Thermodynamics is a branch of physics that deals with heat and temperature, along with their relation to energy, work, radiation, and properties of matter. The behavior of these quantities is governed by the four laws of thermodynamics which dictate how systems at the macroscopic level, such as a gas sample, respond to changes in their surroundings.

For instance, when a gas expands, as described in the textbook exercise, thermodynamics helps us predict whether energy will be absorbed from the environment or released into it, and what changes might occur within the gas. Understanding thermodynamics is crucial for interpreting and predicting the outcome of thermal processes in scientific, industrial, and even everyday contexts.

Free energy, commonly symbolized as \( G \), represents the amount of work a system can perform when temperature and pressure are uniform through the system and the surroundings. It combines the system's internal energy with its entropy, a measure of disorder, to determine the energy that is available for doing useful work. For example, when we talk about a gas expanding with no change in temperature or external work as in our exercise, free energy can provide insight into the spontaneous nature of the process.

In thermodynamic processes, we often want to know if a reaction can happen spontaneously. The change in free energy, denoted as \( \Delta G \), helps make this determination. If \( \Delta G \)<0, the process is spontaneous, if \( \Delta G \)>0, the process is non-spontaneous, and if \( \Delta G \)=0, the system is in equilibrium and no net change is happening.

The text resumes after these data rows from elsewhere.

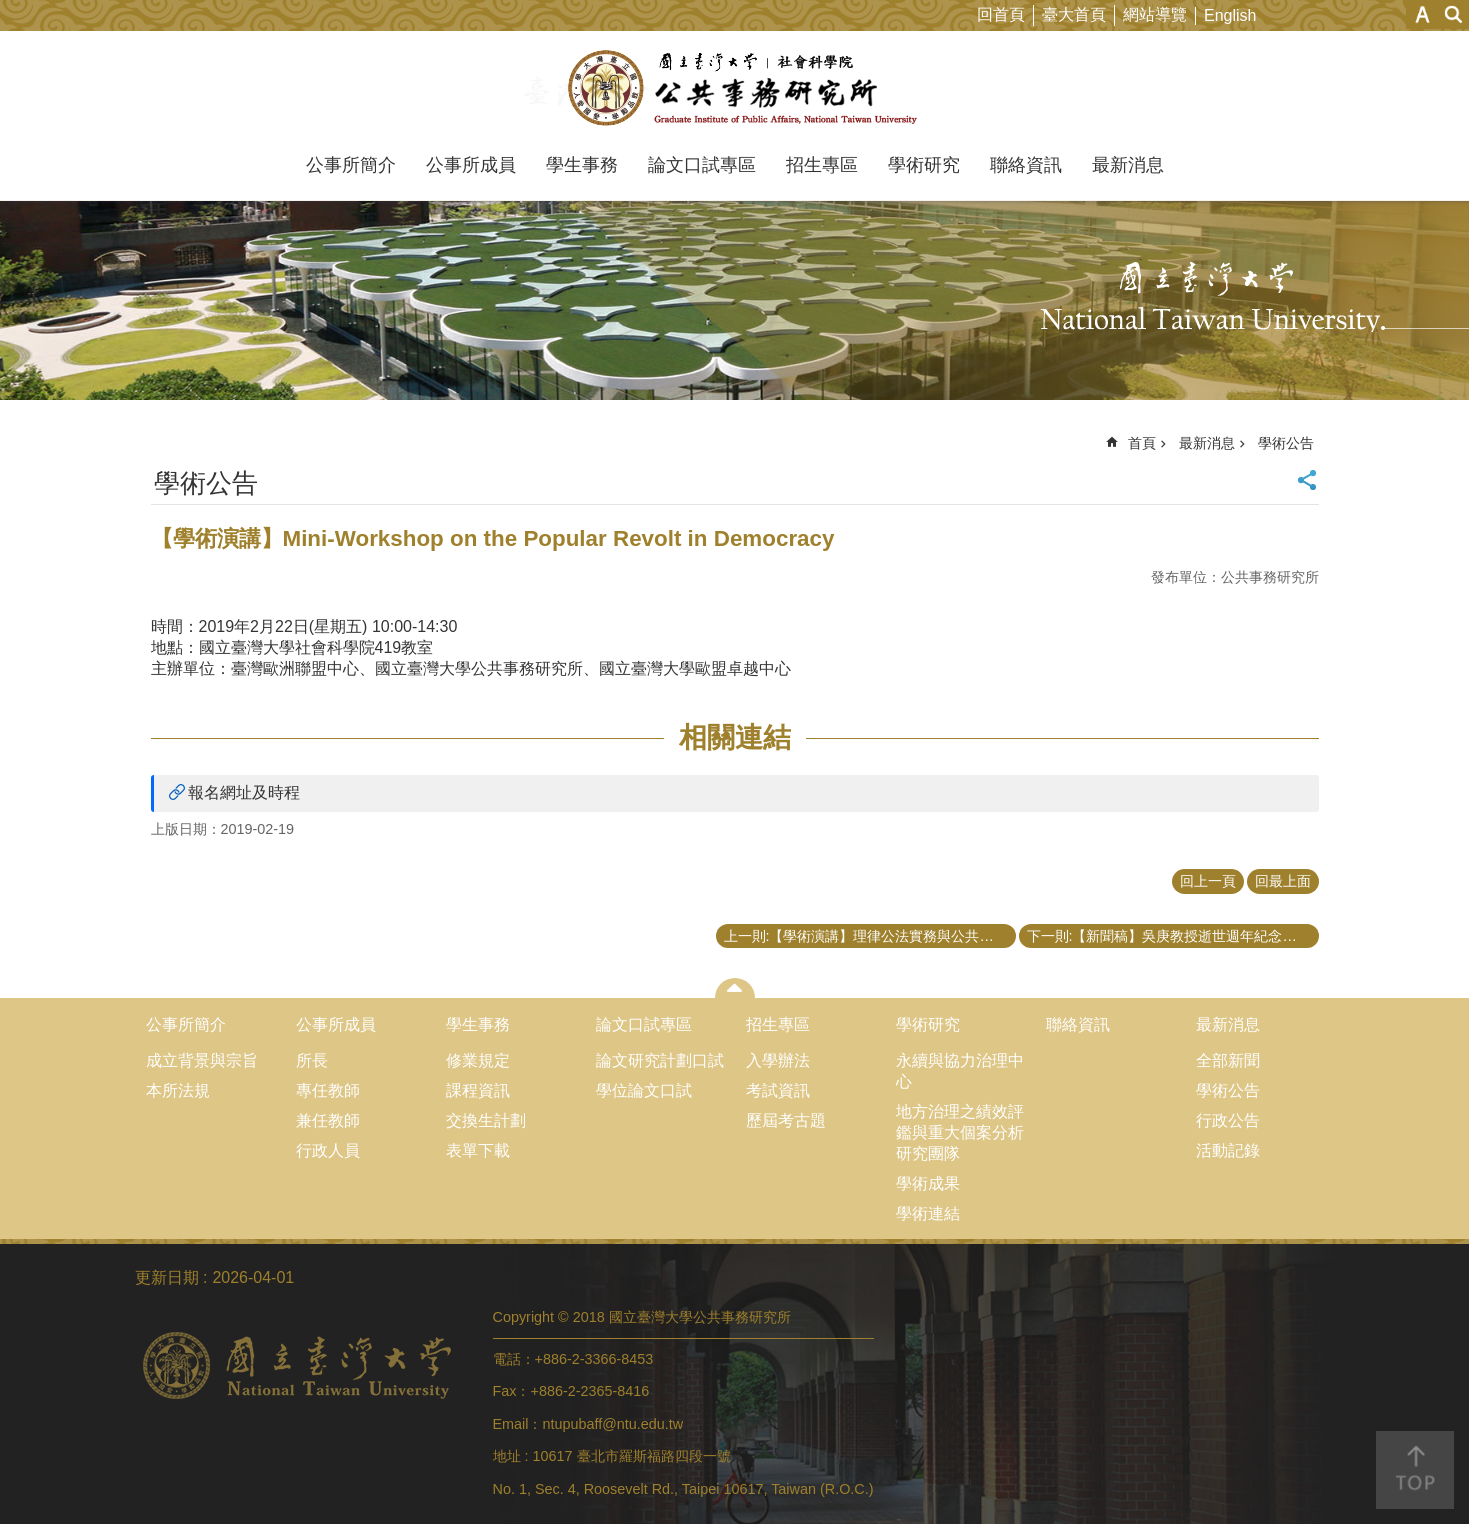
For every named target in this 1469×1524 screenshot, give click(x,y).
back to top (1415, 1470)
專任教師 (328, 1090)
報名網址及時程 (244, 792)
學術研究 (924, 165)
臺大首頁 (1074, 14)
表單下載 (478, 1150)
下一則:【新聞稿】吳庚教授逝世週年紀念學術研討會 (1173, 936)
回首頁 (1001, 14)
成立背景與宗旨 (202, 1060)
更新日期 (167, 1277)
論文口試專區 (702, 165)
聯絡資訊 (1026, 165)
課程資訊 (478, 1090)
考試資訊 (778, 1090)
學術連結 (928, 1213)
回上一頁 (1208, 881)
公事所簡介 (351, 165)
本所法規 (178, 1090)
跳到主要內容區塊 (10, 10)
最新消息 (1128, 165)
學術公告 (1286, 443)
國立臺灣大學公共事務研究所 (734, 88)
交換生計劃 (486, 1120)
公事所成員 (471, 165)
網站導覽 (1155, 14)
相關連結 (735, 737)
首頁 (1142, 443)
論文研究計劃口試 (660, 1060)
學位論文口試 (644, 1090)
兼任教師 (328, 1120)
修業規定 (478, 1060)
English (1230, 15)
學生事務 (582, 165)
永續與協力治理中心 (960, 1071)
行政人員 (328, 1150)
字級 (1422, 14)
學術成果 (928, 1183)
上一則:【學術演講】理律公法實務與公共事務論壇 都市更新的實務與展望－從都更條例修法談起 (870, 936)
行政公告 (1228, 1120)
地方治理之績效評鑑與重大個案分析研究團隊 (960, 1132)
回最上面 (1283, 881)
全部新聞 (1228, 1060)
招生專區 (822, 165)
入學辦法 (778, 1060)
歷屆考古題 (786, 1120)
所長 (312, 1060)
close (734, 988)
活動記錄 (1228, 1150)
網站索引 (1454, 14)
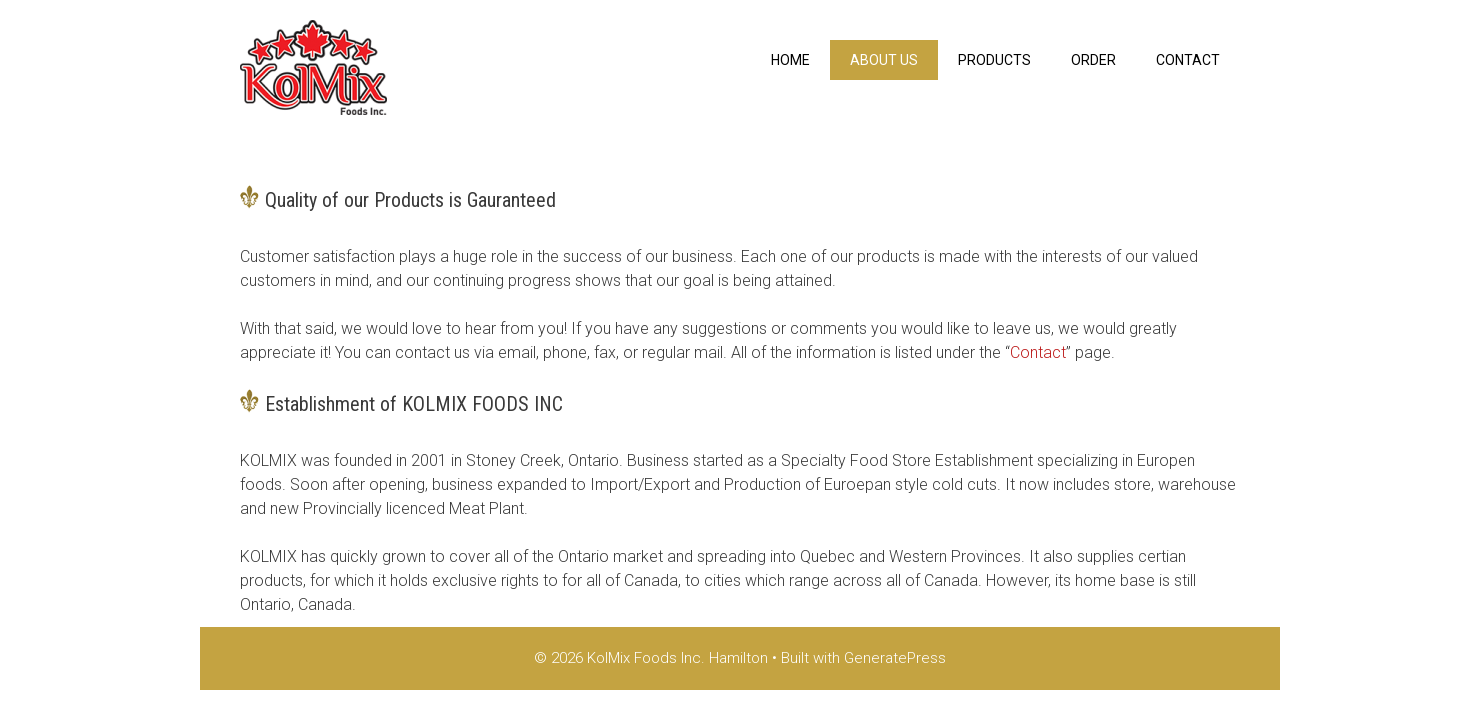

The first law of thermodynamics, also known as the law of energy conservation, states that energy cannot be created or destroyed in an isolated system. The total energy of the system is constant unless it is influenced by external work or heat transfer. This law is mathematically expressed as \( \Delta U = Q - W \), where \( \Delta U \) is the change in the internal energy of the system, \( Q \) is the heat added to the system, and \( W \) is the work done by the system. During the free expansion of an ideal gas, as in our exercise scenario, no work is done on or by the gas and no heat is transferred, resulting in zero change to the internal energy \( (\Delta U = 0)\).

An ideal gas is a hypothetical gas whose molecules occupy negligible space and have no interactions, allowing them to move randomly and independently of each other. The behavior of an ideal gas is described by the ideal gas law, \( PV=nRT \), where \( P \) is the pressure, \( V \) is the volume, \( n \) is the amount of gas (in moles), \( R \) is the ideal gas constant, and \( T \) is the temperature in Kelvin. Ideal gas models simplify the study of gases by focusing on their macroscopic properties without getting into the complexity of intermolecular forces.

In practical terms, an ideal gas allows us to predict the behavior of real gases under many conditions, as long as we acknowledge that deviations can occur under conditions of high pressure or low temperature where interactions and volume become significant.

Entropy is a measure of the disorder or randomness in a system. In thermodynamics, it has a precise statistical definition based on the number of different microscopic states a system can have. Moreover, entropy is commonly associated with the second law of thermodynamics, which states that in an isolated system, entropy tends to increase over time.

In terms of thermodynamic processes, when a gas expands freely into a vacuum as seen in the exercise, its entropy increases because there are more possible positions and velocities for each molecule. However, in the case of an ideal gas that expands without changing its temperature or exchanging heat with the surroundings, which implies no change in its internal energy, the change in entropy \( (\Delta S) \) can still be zero, suggesting no additional disorder has been introduced to the system.

Enthalpy, denoted by \( H \) , is a measurement of the total heat content of a system, often used in the context of chemical reactions and phase changes. It encompasses the internal energy of a system plus the product of its pressure and volume \( (H = U + PV) \).

Enthalpy becomes particularly useful for processes occurring at constant pressure, where the change in enthalpy \( (\Delta H) \) corresponds to the heat absorbed or released. However, in the case of our exercise, where a monoatomic ideal gas expands in a vacuum without changing temperature or doing external work, the change in enthalpy is zero \( (\Delta H = 0) \), indicating no heat exchange and no energy change related to pressure-volume work.